Data under study Block Start

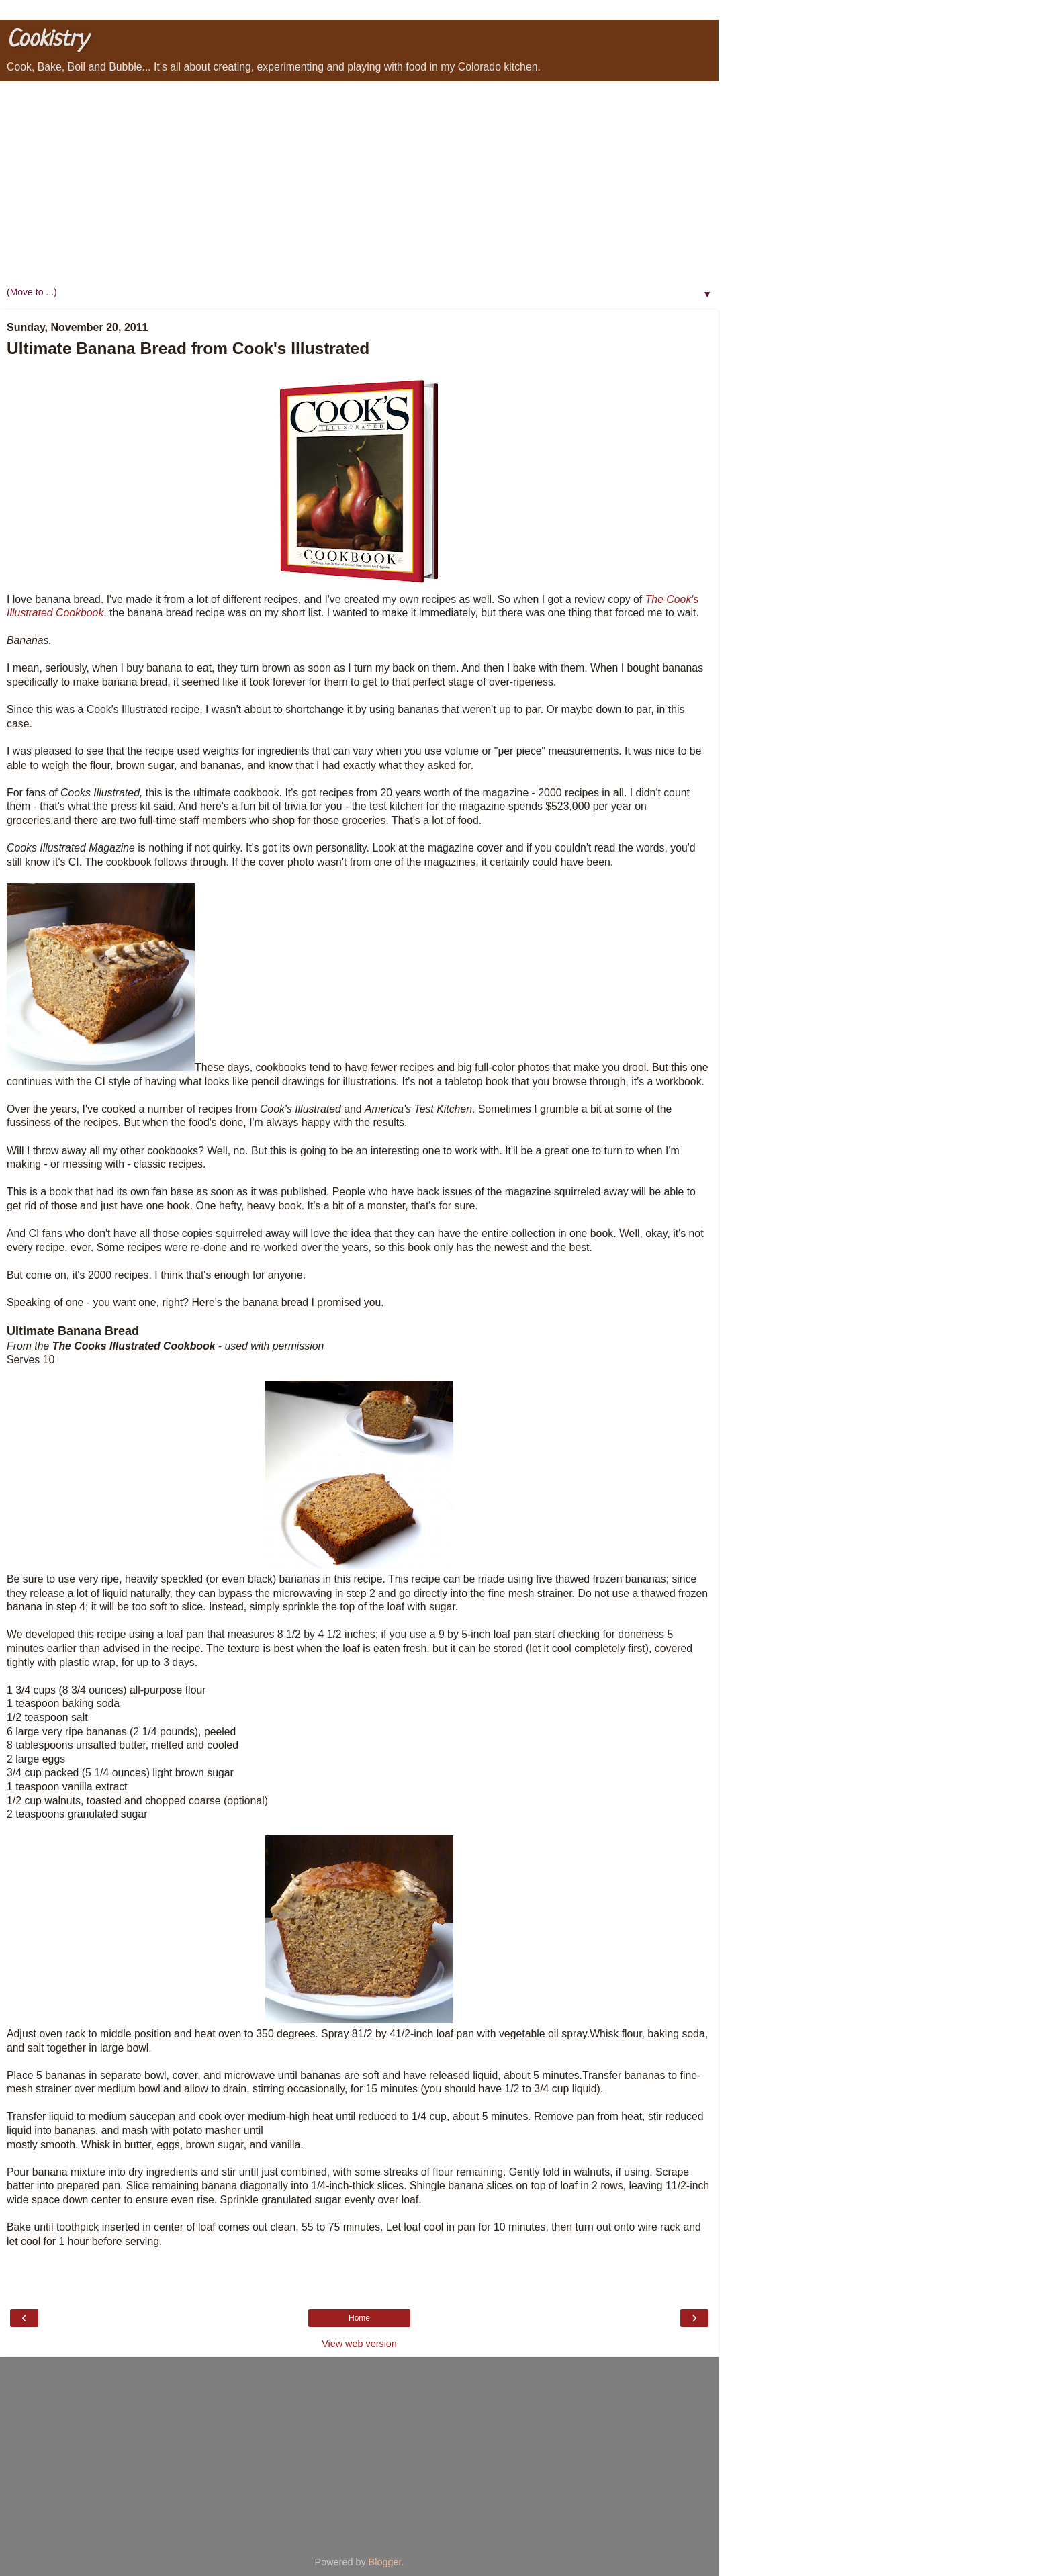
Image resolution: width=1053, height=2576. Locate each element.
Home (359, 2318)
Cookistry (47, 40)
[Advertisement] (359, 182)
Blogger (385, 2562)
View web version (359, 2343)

Data under study Block End
Data under study Block Start

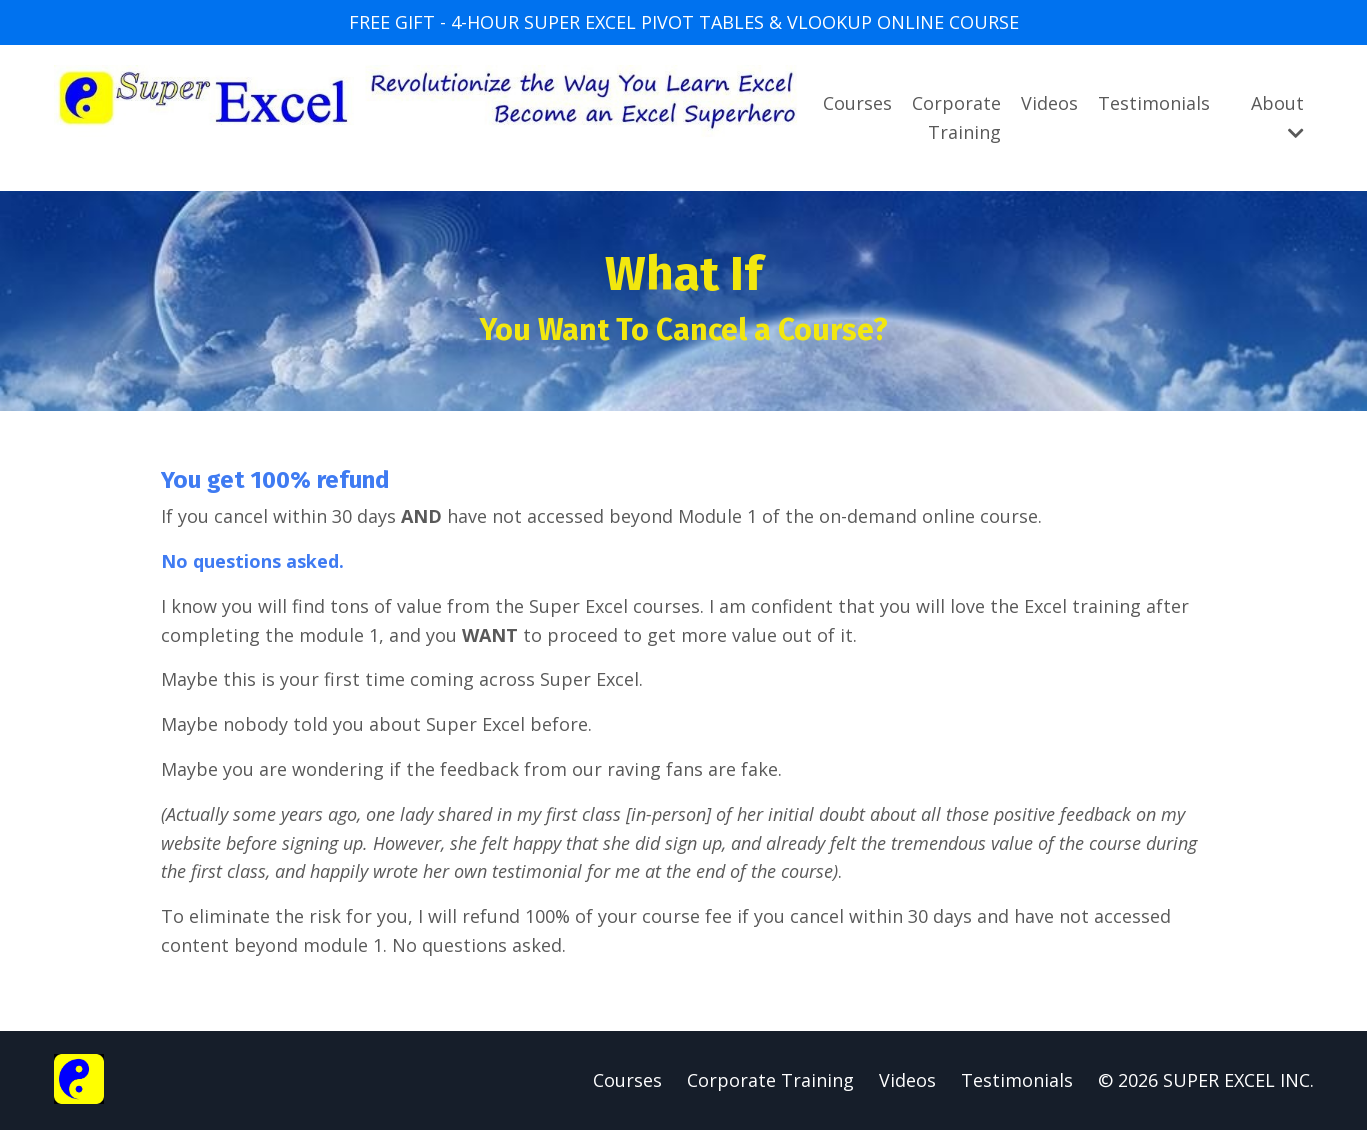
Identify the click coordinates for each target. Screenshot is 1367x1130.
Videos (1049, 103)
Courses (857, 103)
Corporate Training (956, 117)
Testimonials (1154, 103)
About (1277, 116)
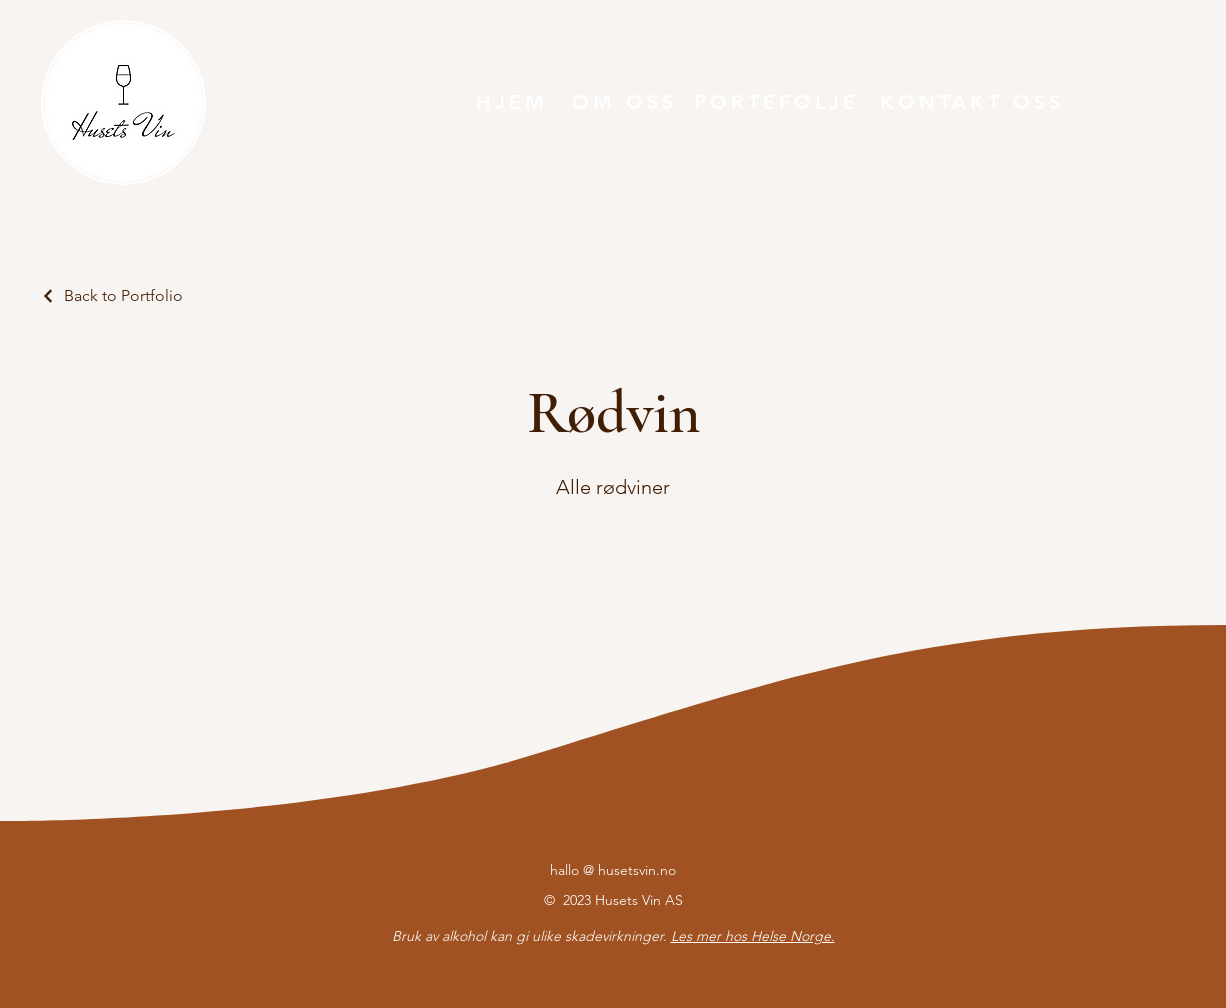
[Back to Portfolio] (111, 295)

Data under study Block End

Work request: Wherever the string "each" appears in the entries above, list that line.

Response box:
Image resolution: width=1053, height=2576. Locate each element.
Identify the click coordinates for each target. Screenshot is 1367x1130.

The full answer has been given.